“The migration of US and Foreign cloud infrastructure to Canadian owned and operated data centers is becoming more common place and represents a unique opportunity for data center operators to expand their core business into the
world of cloud,” said Robert Hart, CEO of the Canadian Cloud Council, which represents a number of cloud vendors working to encourage the use of the technology.
American-based software-as-a-service companies are often disappointed at the refusal of organizations here to subscribe to cloud services because personal data is held outside the country.
To combat that some U.S. providers are adopting a new strategy: Move north.
Soonr Inc., a file-sharing and collaboration service did that earlier this month, announcing it is leasing data centre space in Canada so it can service enterprises and governments here.
“We have data centres in the U.S. and one in the EU (European Union), and now we have one up in Canada,” said J.T. Sison, Soonr’s vice-president of marketing.
“Now we’re able to provide that same level of security and respect the privacy laws that you have up in Canada – particularly for governments – information does not leave the country.”
According to experts, worries about whether personal data of Canadians sent south meets the federal Personal Information Protection and Electronic Documents Act (PIPEDA), or can be accessed by U.S. law enforcement authorities are two reasons organizations here haven’t rushed to subscribe to cloud services.
It isn’t a deal-breaker for some SaaS offerings – for example Gmail or Salesforce – where organizations feel little personal information is at risk, or the provider’s security is good enough.
In fact, Sison said Soonr has Canadian customers who thought its 256-bit encryption and other security measures met their needs.
“But more and more as we started to talk to businesses up in Canada they were saying ‘In order to work with us you really need to have your own data centre up here.’”
Most U.S.-based cloud providers tend to rent space from existing service providers or host facilities, he added, rather than build their own data centres.
That’s what Soonr did, leasing space in two data centres so data here is replicated.
Soonr, headquartered in Campbell, Calif., began in 2006 as a service to allow people to view documents on smart phones. But it evolved into a file-sharing and collaboration tool.
Most people share content such as reports by email, Sison said the company learned. But email is an inefficient way for doing that, particularly if the company’s documents regularly change, or if the documents include photos and video.
Soonr evolved into a service that organizations can use to drop documents into a folder, which then can be synchronized to any device used by any person who has access to the folder. If a document is changed or annotated by an authorized person, the change is noted the next time a user accesses the folder.
The service needs an agent for laptops and desktop PCs.

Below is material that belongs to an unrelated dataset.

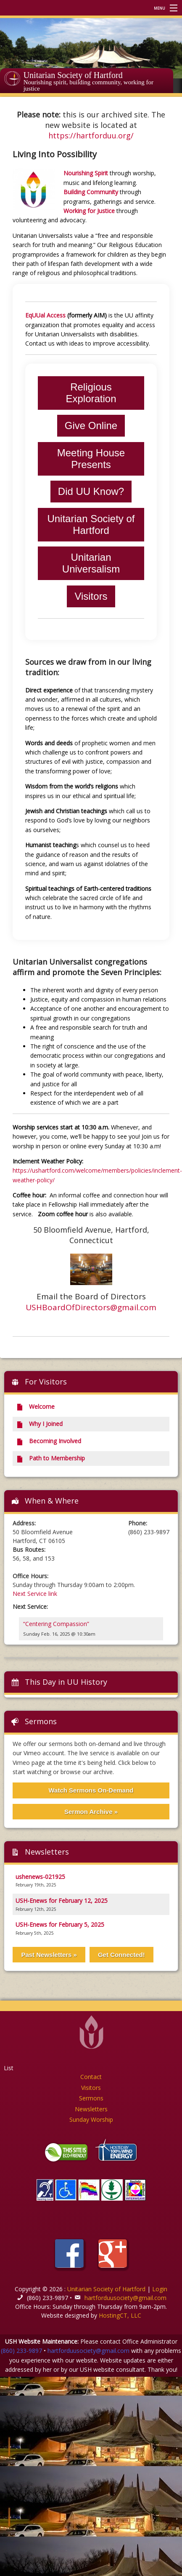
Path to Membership (50, 1458)
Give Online (91, 425)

There are also agents for devices that use Apple iOS, Android, Windows and BlackBerry 7.
Soonr’s customers include consulting companies, real estate and construction firms and international IT companies, including networking equipment maker Ciena Corp., which has an Ottawa division.

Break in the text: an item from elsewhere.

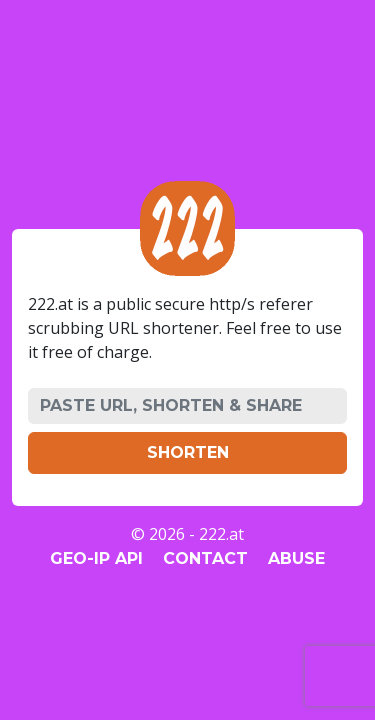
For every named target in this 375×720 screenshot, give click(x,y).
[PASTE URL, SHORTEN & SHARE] (187, 406)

Al Lounsbury, Ciena’s Ottawa-based director of digital tools, said the company selected Soonr early this year for its international sales staff after evaluating a number of similar applications, many of which were free file-sharing cloud services.
Having data stored in Canada wasn’t important for the sales staff because they are from a number of countries. In addition, Lounsbury said, a security audit determined Soonr’s data protection met Ciena’s needs.
It is now used by about 470 Ciena staff, with several hundred more slated to get it.
Staff like it because it’s “incredibly simple” to use, Lounsbury said.
It isn’t perfect: He’d prefer security administrative controls that are more granular and run faster. Soonr has told him it’s looking into making changes.
Soonr pricing starts at $9.95 a month for a basic individual service, a five-user services costs $29.95 a month, while enterprises pay US$400 a month and up, which gets more administrative controls.
“It’s a significant investment for us to do this” in Canada, Sison said, “but we think it’s going to be great.”